Privacy Policy – InnovationAbility

What data do we collect?

We collect the following data:

• The personal identification information you provide in the contact form (Name, email address and anything you add in the message section).
• We remember your responses to the cookie consent questions.
• If you allow the cookie, we save the language setting of the last page you viewed on our site to automatically use the same language the next time you visit our site.

Please note that the 3rd party services used on this site independently collect data in order to work correctly. You can find out more in the “Use of Third Party Services” section below.

How do we collect your data?

You directly provide us with most of the data we collect. We collect data and process data when you:
• Voluntarily complete a contact form.
• Use or view our website via your browser’s cookies.

How will we use your data?

We collect your data so that we can:
• Remember your privacy /cookie settings
• Email you in reply to your contact form request
• Ensure the website functions safely and correctly

How do we store your data?

We securely store the data you send us via the contact form using Microsoft 365 Business cloud-based software. Microsoft 365 uses industry-standard encryption for data transfers and “at rest” encryption for data stored in its data centres. Microsoft 365 conforms to many international standards for data security and protection (for example it is ISO 27001 certified).

We will keep the data you entered in the contact form for no longer than necessary. We will regularly review whether we have maintained correspondence (discussions, questions, propositions) with you. If we find that we have not been in contact for over 1 year we will delete your data (remove all old emails, delete your details from our address book).

The cookies on your browser will expire according to the durations shown in the cookie policy.

Marketing

We do not use your data for Marketing, so you will not be added to mailing lists.

What are your data protection rights?

We would like to make sure you are fully aware of all of your data protection rights.

Every user is entitled to the following:

The right to access – You have the right to request copies of your personal data.
The right to rectification – You have the right to request that we correct any information you believe is inaccurate. You also have the right to request that we complete the information you believe is incomplete.
The right to erasure – You have the right to request that we erase your personal data, under certain conditions.
The right to restrict processing – You have the right to request that we restrict the processing of your personal data, under certain conditions.
The right to object to processing – You have the right to object to any processing of your personal data, under certain conditions.
The right to data portability – You have the right to request that we transfer the data that we have collected to another organization, or directly to you, under certain conditions.

If you make a request, we have one month to respond to you. If you would like to exercise any of these rights, please contact us at rob@innovationability.com.

Privacy policies of other websites

Our website can contain links to other websites that you may click on to access their 3rd party content (such as articles, further information and videos). Our privacy policy applies only to our website, so if you click on a link to another website we advise you to read their privacy & cookie policies.

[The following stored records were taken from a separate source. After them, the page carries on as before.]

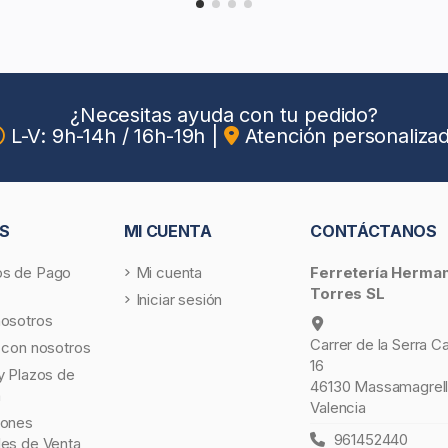
¿Necesitas ayuda con tu pedido?
L-V: 9h-14h / 16h-19h
|
Atención personaliza
S
MI CUENTA
CONTÁCTANOS
s de Pago
Mi cuenta
Ferretería Herma
Torres SL
Iniciar sesión
nosotros
Carrer de la Serra C
 con nosotros
16
y Plazos de
46130 Massamagrell
a
Valencia
iones
961452440
les de Venta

Use of third party services

To deliver essential functionalities, our website uses the services of selected third parties, which in turn requires that some elements of your personal data are transferred to them. In general, the kind of data shared is typically IP address, user agent, referrer and Site URL and it is shared on the legal basis of legitimate interest.

The data can be processed outside the EU and each service provider has accordingly implemented the EU-recognised Standard Contractual Clauses (SCCs). All third parties have solid privacy and GDPR policies, declare that they minimise the duration of data storage and do not share this data with other third parties. You can find out more below.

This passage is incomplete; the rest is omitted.